The jury found for P on the breach of contract count and for D on negligence. P was awarded damages for out-of-pocket expenses and for the pain, suffering, and mental distress arising from the third operation. D appealed, asserting that pain, suffering, and mental distress are not proper damages for a breach of contract.
Issue: 1) Are pain, suffering, and mental distress compensable damages under either expectancy or a reliance view of damages from a breach of contract? 2) Can a promise of a specified result from a doctor to a patient be enforced?
Holding and Rule: 1) Yes. Pain, suffering, and mental distresses are compensable damages for breach of contract under either expectancy or a reliance damages. 2) Yes. An agreement between a doctor and a patient which calls for a specified result can be enforced.
Courts require clear proof of a promise before allowing a breach of contract in a doctor-patient relationship to proceed. Here there was such proof.

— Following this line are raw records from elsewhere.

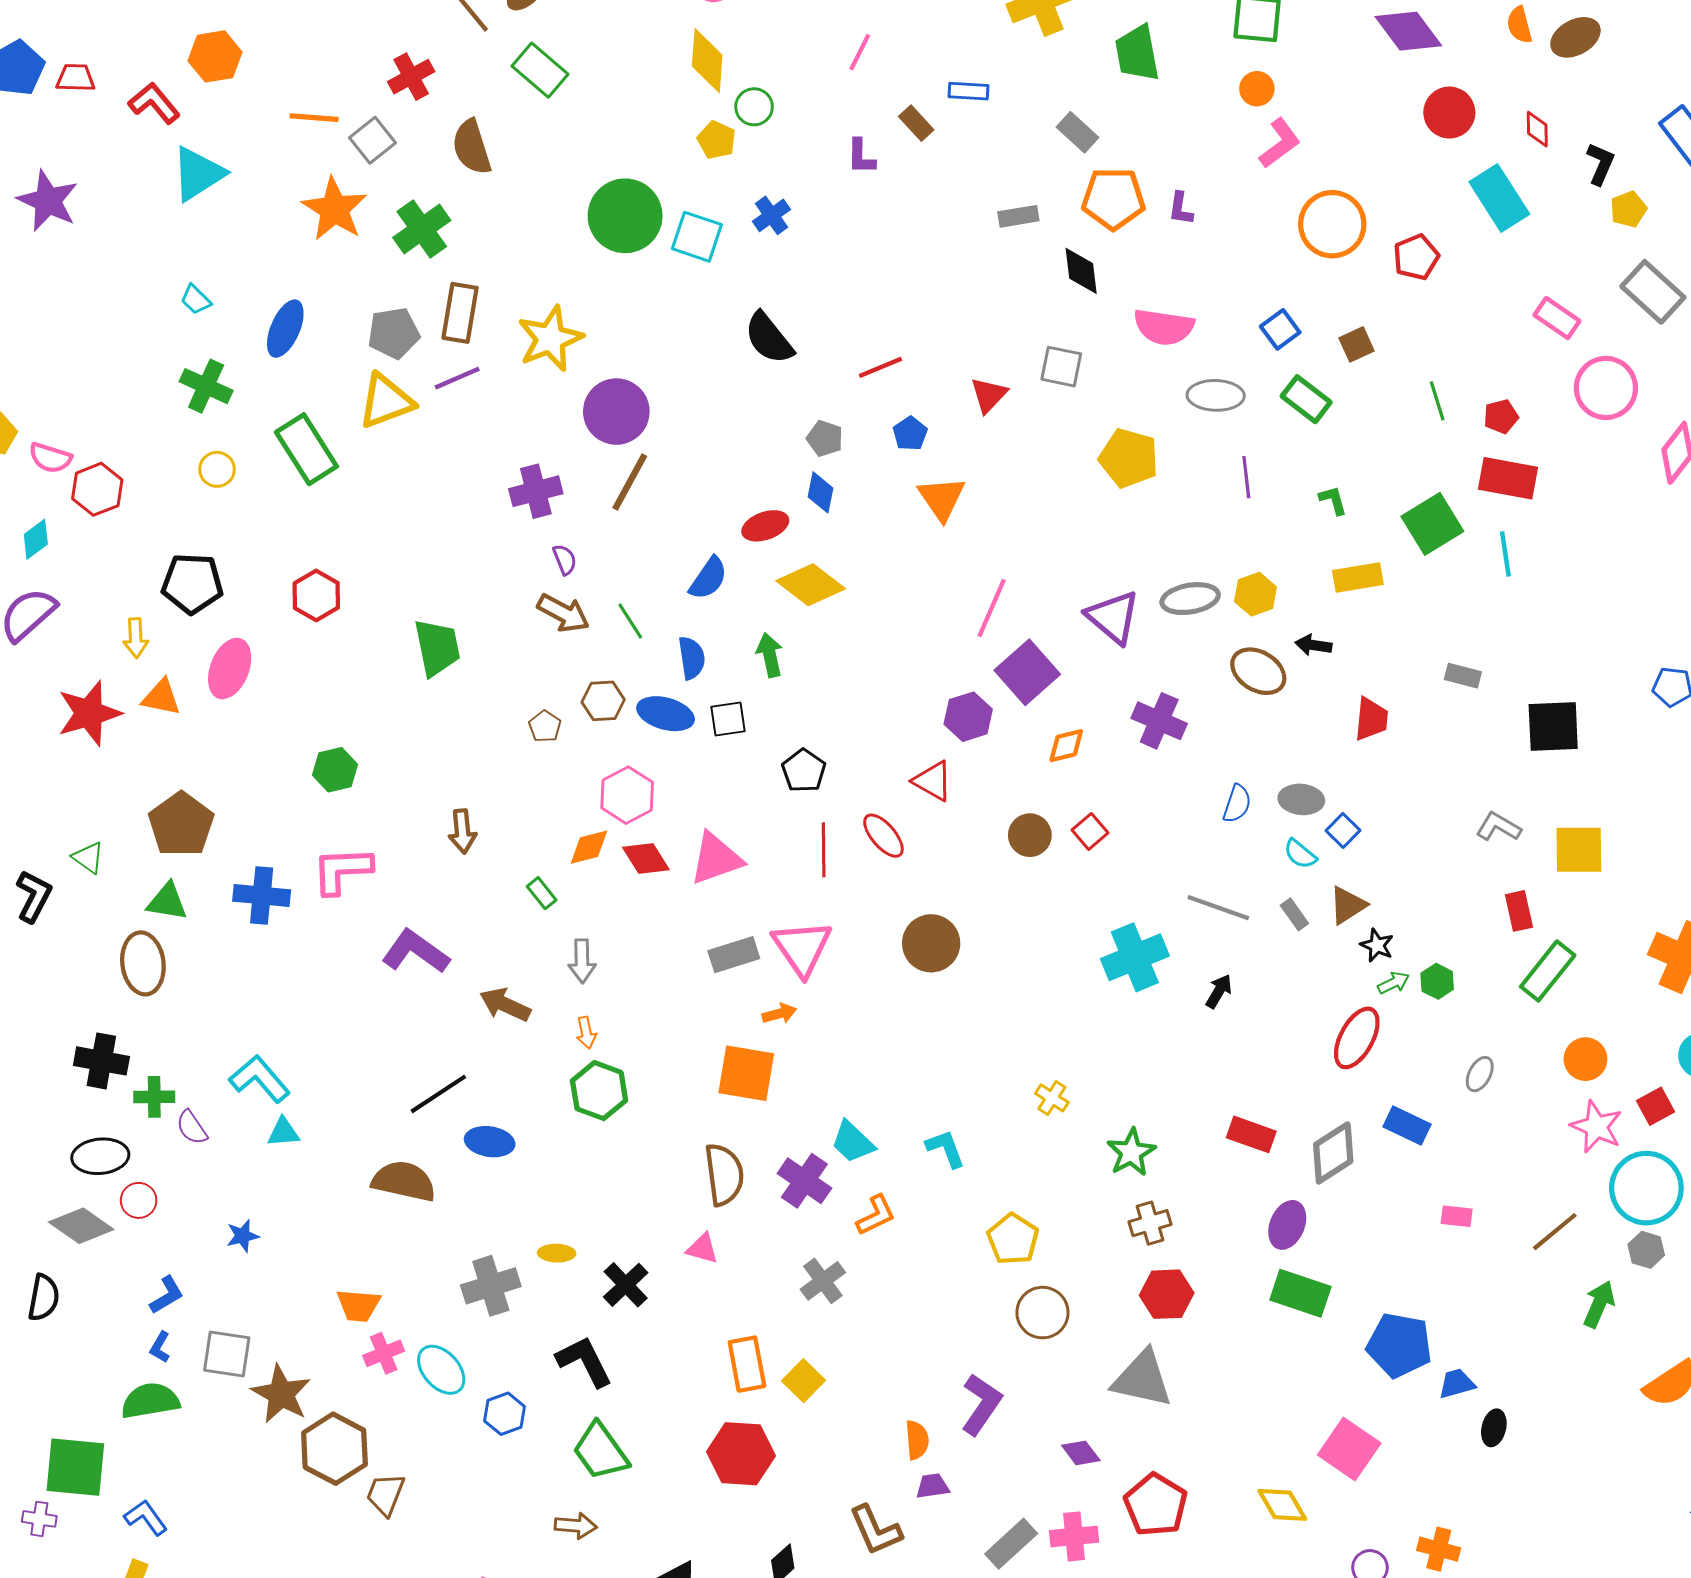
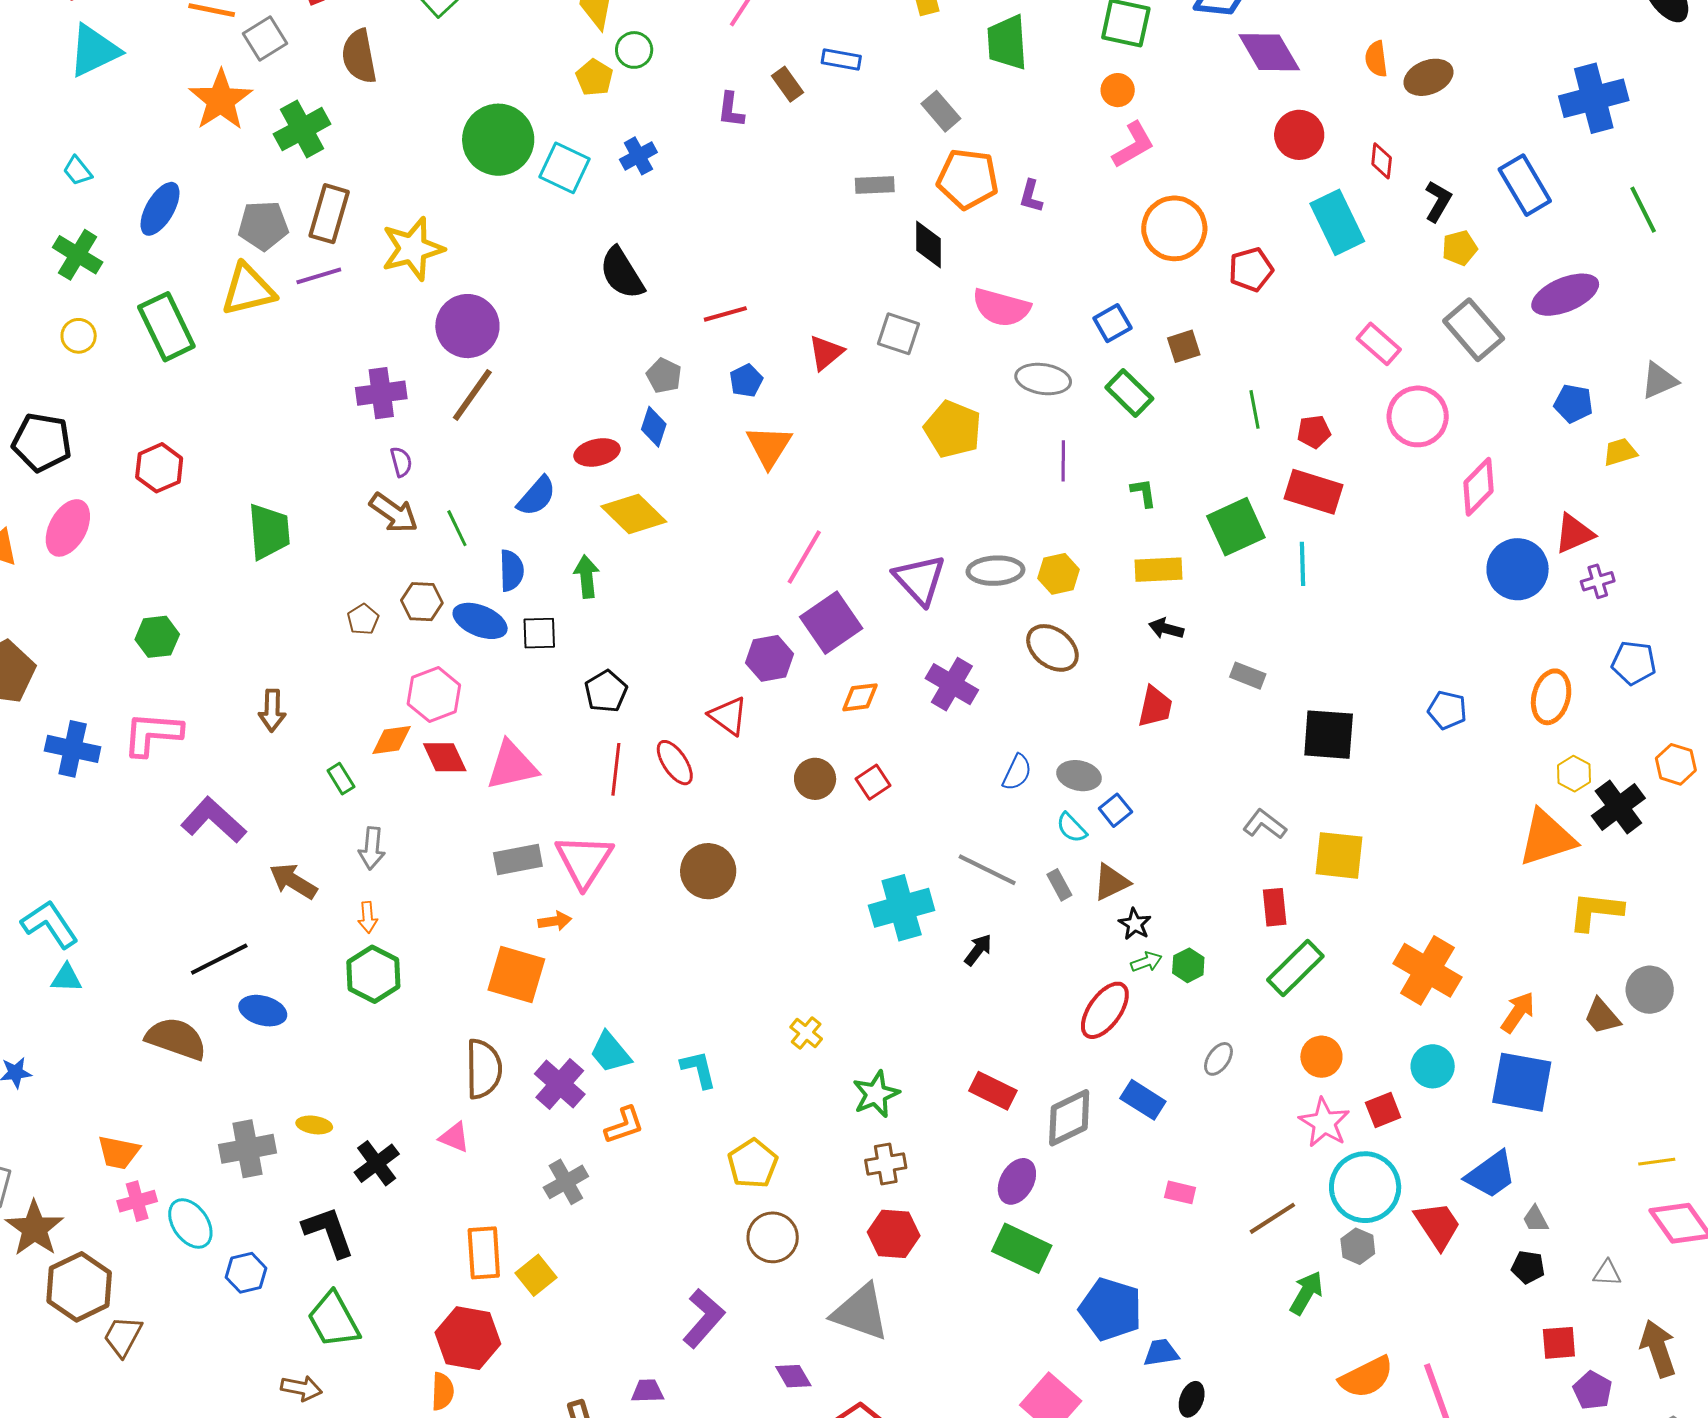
black arrow: (1313, 645) -> (1166, 629), moved
orange semicircle: (917, 1440) -> (442, 1391), moved

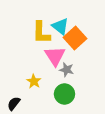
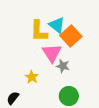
green circle: (64, 94) -> (69, 96), moved

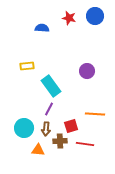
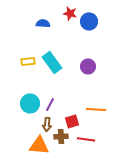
blue circle: (95, 16) -> (89, 21), moved
cyan rectangle: (51, 86) -> (52, 62), moved
cyan circle: (24, 128) -> (30, 103), moved
orange triangle: (38, 150) -> (39, 145), size x1.5

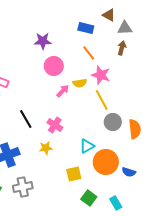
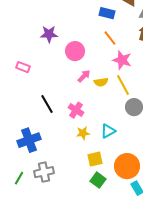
purple star: (43, 41) -> (49, 34), moved
yellow semicircle: (80, 83) -> (101, 82), moved
yellow star: (46, 148) -> (83, 133), moved
orange circle: (106, 162) -> (127, 166), moved
green square: (89, 198) -> (98, 180), moved

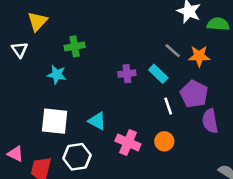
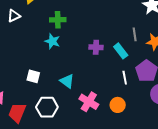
white triangle: (20, 50) -> (14, 16), turned 32
gray line: (173, 51) -> (135, 34), turned 32
cyan star: (57, 75) -> (52, 41), moved
white square: (55, 121) -> (33, 76), size x0.6

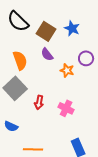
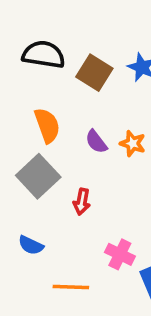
black semicircle: (18, 21) -> (44, 55), turned 145
purple semicircle: (47, 54) -> (96, 142), moved
pink cross: (66, 108) -> (120, 254), moved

Under a contract breach, the afflicted party may recover those damages intended to put the plaintiff in the position he would be in if the contract had been performed, or at the plaintiff’s election an amount corresponding to any benefit conferred by the plaintiff upon the defendant in the performance of the contract. P is entitled to recover reliance damages for expenditures made by her and for other detriment that was proximate and foreseeable from D’s failure to carry out his promise.
There is no general rule barring recovery for pain, suffering and mental distress in action for a breach of contract. Suffering and distress resulting from a breach going beyond that which was envisaged by the treatment as agreed are compensable on the same ground as the worsening of the patient’s condition.
Disposition: Affirmed.
Notes: Physicians’ words of encouragement will normally be interpreted as a promise to use their best efforts. In this case however the physician promised that the procedure would be a success.